_Saved data entries_
┌────────

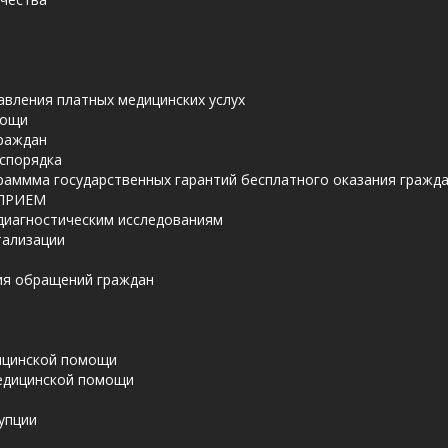
авления платных медицинских услух
мощи
граждан
аспорядка
раммма государственных гарантий бесплатного оказания граж
 ПРИЕМ
 диагностическим исследованиям
тализации
ия обращений граждан
ицинской помощи
едицинской помощи
упции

└────────

_EXERCISE DETAILS_
From the entries above, copy every line containing the word "помощи".

_SOLUTION FOR THIS PROBLEM_
ицинской помощи
едицинской помощи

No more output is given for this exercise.